→ PROBLEM DETAILS
Everything in the data should be repeated exactly, save for the images.

====== DATA FOR THIS TASK ======

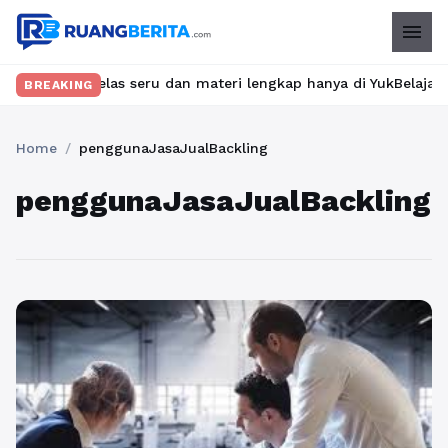
menu
ukan kelas seru dan materi lengkap hanya di YukBelajar.com. Mul
BREAKING
Home
/
penggunaJasaJualBackling
penggunaJasaJualBackling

======

→ TASK RESULT
menu
ukan kelas seru dan materi lengkap hanya di YukBelajar.com. Mul
BREAKING
Home
/
penggunaJasaJualBackling
penggunaJasaJualBackling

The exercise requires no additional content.